Getting the most out of your tokenizer for pre-training and domain adaptation (2402.01035v2)

Published 1 Feb 2024 in cs.CL

Abstract: Tokenization is an understudied and often neglected component of modern LLMs. Most published works use a single tokenizer for all experiments, often borrowed from another model, without performing ablations or analysis to optimize tokenization. Moreover, the tokenizer is generally kept unchanged when fine-tuning a base model. In this paper, we show that the size, pre-tokenization regular expression, and training data of a tokenizer can significantly impact the model's generation speed, effective context size, memory usage, and downstream performance. We train specialized Byte-Pair Encoding code tokenizers, and conduct extensive ablations on the impact of tokenizer design on the performance of LLMs for code generation tasks such as HumanEval and MBPP, and provide recommendations for tokenizer hyper-parameters selection and switching the tokenizer in a pre-trained LLM. We perform our experiments on models trained from scratch and from pre-trained models, verifying their applicability to a wide range of use-cases. We find that when fine-tuning on more than 50 billion tokens, we can specialize the tokenizer of a pre-trained LLM to obtain large gains in generation speed and effective context size.

PDF Abstract

Introduction

Tokenization, transforming text into tokens, is a critical yet often overlooked aspect of LLM development. The decision on how to tokenize a text holds considerable weight on the model's subsequent learning and generation capabilities, affecting aspects such as generation speed, effective context size, and memory usage. Despite its significance, the process is frequently not optimized or is left unchanged when fine-tuning a pre-trained model, which may not be ideal for specific domains or tasks.

Tokenization and its Impact

In this comprehensive analysis, the authors examine the impact of tokenizer characteristics—size, pre-tokenization regular expressions, and training data—on model performance, particularly for code generation tasks. The performance of specialized tokenizers for code, mainly Byte-Pair Encoding (BPE) variants, is thoroughly investigated through ablations studies.

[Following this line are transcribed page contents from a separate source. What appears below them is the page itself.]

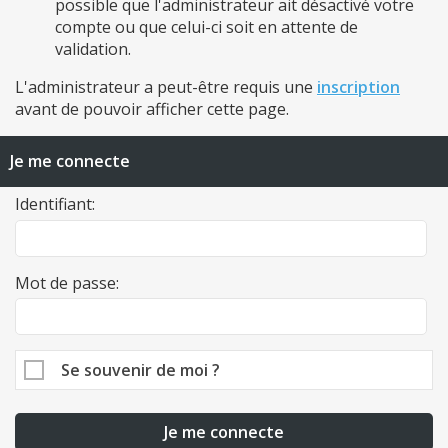
possible que l'administrateur ait désactivé votre
compte ou que celui-ci soit en attente de
validation.
L'administrateur a peut-être requis une
inscription
avant de pouvoir afficher cette page.
Je me connecte
Identifiant:
Mot de passe:
Se souvenir de moi ?
Je me connecte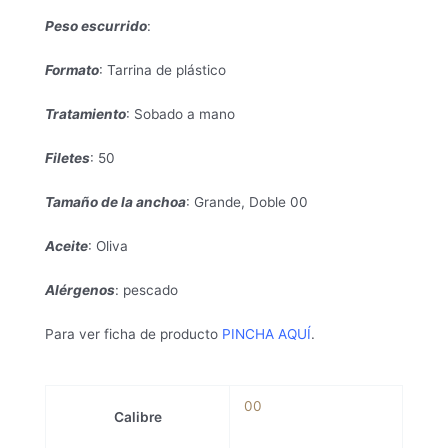
Peso escurrido
:
Formato
: Tarrina de plástico
Tratamiento
: Sobado a mano
Filetes
: 50
Tamaño de la anchoa
: Grande, Doble 00
Aceite
: Oliva
Alérgenos
: pescado
Para ver ficha de producto
PINCHA AQUÍ
.
00
Calibre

Findings and Recommendations

The paper reveals significant insights:

Adjustments in pre-tokenization can substantially affect generation speed and compression metrics.
Vocabulary size, surprisingly, shows limited effect on coding performance, challenging the common belief that larger vocabularies might hinder a model's ability to generalize.
Fine-tuning existing models indicates that tokenizer can be modified with minimal impact on performance, provided the training involves sufficiently large datasets (over 50 billion tokens).

Tokenization Optimization Strategies

The paper proposes methods for increasing tokenizer compression while maintaining or enhancing downstream performance. Specifically:

Using in-domain data to train tokenizers can improve domain compression.
Regular expression-based pre-tokenization schemes can positively influence compression and performance. For instance, GPT-4's tokenizer, a variant with a well-balanced approach, stands out for striking a commendable balance between compression efficiency and downstream performance, closely followed by the Punct tokenizer variant.

Conclusion

The implications for practitioners are clear: re-evaluating the tokenizer when fine-tuning pre-trained LLMs can lead to significant performance gains without undue cost. The findings and methodologies laid out in this paper are critical stepping stones towards efficiently leveraging LLMs for domain-specific applications.